To characterize how much variation is in the length of a path, we can vary the integral using \delta to signify what is being varied. This works like a derivative operator:
\delta s = {\displaystyle \int_a^b} \delta L\, dx

Then inside the integral we have a varied Lagrangian:
\delta L = \frac{\partial L}{\partial y} \delta y + \frac{\partial L}{\partial y_x} \delta y_x

Here we’ll use some substitution from the product rule, to substitute the second term, so that we are varying in terms of \delta y and not both \delta y and \delta y_x:
\frac{d}{dx} \left( \frac{\partial L}{\partial y_x } \delta y \right) = \frac{d}{dx} \frac{\partial L}{\partial y_x } \delta y + \frac{\partial L}{\partial y_x } \delta y_x

\delta L = \frac{\partial L}{\partial y} \delta y - \frac{d}{dx} \frac{\partial L}{\partial y_x } \delta y  + \frac{d}{dx} \left( \frac{\partial L}{\partial y_x } \delta y \right)

= \left( \frac{\partial L}{\partial y} - \frac{d}{dx} \frac{\partial L}{\partial y_x } \right) \delta y + \frac{d}{dx} \left( \frac{\partial L}{\partial y_x } \delta y \right)
So now all the variation is only in terms of \delta y.

We can now look at the whole integral and evaluate it.
\delta s = {\displaystyle \int_a^b} \delta L dx

= {\displaystyle \int_a^b} \left( \frac{\partial L}{\partial y} - \frac{d}{dx} \frac{\partial L}{\partial y_x } \right) \delta y dx +  {\displaystyle \int_a^b} \frac{d}{dx} \left( \frac{\partial L}{\partial y_x } \delta y \right) dx

The second integral term is easily evaluated
{\displaystyle \int_a^b} \frac{d}{dx} \left( \frac{\partial L}{\partial y_x } \delta y \right) dx = \frac{\partial L}{\partial y_x } \delta y \bigg|_a^b

At the endpoints of our path x = a and b there is no variation, since they are fixed by definition.
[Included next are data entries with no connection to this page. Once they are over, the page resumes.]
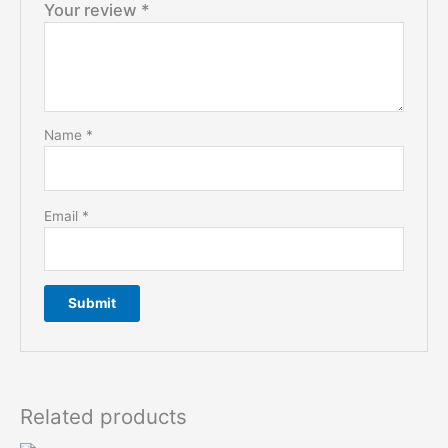
Your review
*
Name
*
Email
*
Related products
So \delta y = 0. And the second term is equal to 0, so we are left with:
\delta s = {\displaystyle \int_a^b} \left( \frac{\partial L}{\partial y} - \frac{d}{dx} \frac{\partial L}{\partial y_x } \right) \delta y dx

Figure below shows variation between the endpoints, but no variation at the endpoints.

path3

Now if we want to minimize the variation in path length, we set the variation to zero: \delta s = 0, and since \delta y \neq 0 between the endpoints, that means:
0 = \frac{\partial L}{\partial y} - \frac{d}{dx} \frac{\partial L}{\partial y_x }
This result is known as the Euler-Lagrange equation, and it is used to compute things like equations of motion.

We can then plug in our Lagrangian from earlier L = \sqrt{1 + y_x^2} into the Euler-Lagrange equation. The first term is easy:
\frac{\partial L}{\partial y} = 0, since there’s no y dependence in our L.
So this only leaves the other term
\frac{d}{dx} \frac{\partial L}{\partial y_x } = 0
which implies
\frac{\partial L}{\partial y_x } = C
Where C is an arbitrary constant from integration.

We then compute the other term:
\frac{\partial L}{\partial y_x } = \frac{y_x}{\sqrt{1 + y_x^2}}
\frac{y_x}{\sqrt{1 + y_x^2}} = C
Now we can solve for y_x so we can then get the form of y:
y_x = \frac{C}{\sqrt{1-C^2}}
Since C is an arbitrary constant, we can just say:
y_x = m
dy = m\,dx

Integrate both sides to get the form of y
We get a factor of x and an arbitrary constant b
y = mx + b
This is a straight line!
So the path with the minimal variation is a straight line.

Figure below shows blue line with arbitrary variation, and black line with minimal variation.
path4

What about higher dimensions of space? We just saw a 1-D path in a 2-D space. (The path with the minimal variation is a straight line). What about a 2-D surface in 3-D space? What is the surface with minimal variation? Instead minimizing length, we’ll now be minimizing surface area.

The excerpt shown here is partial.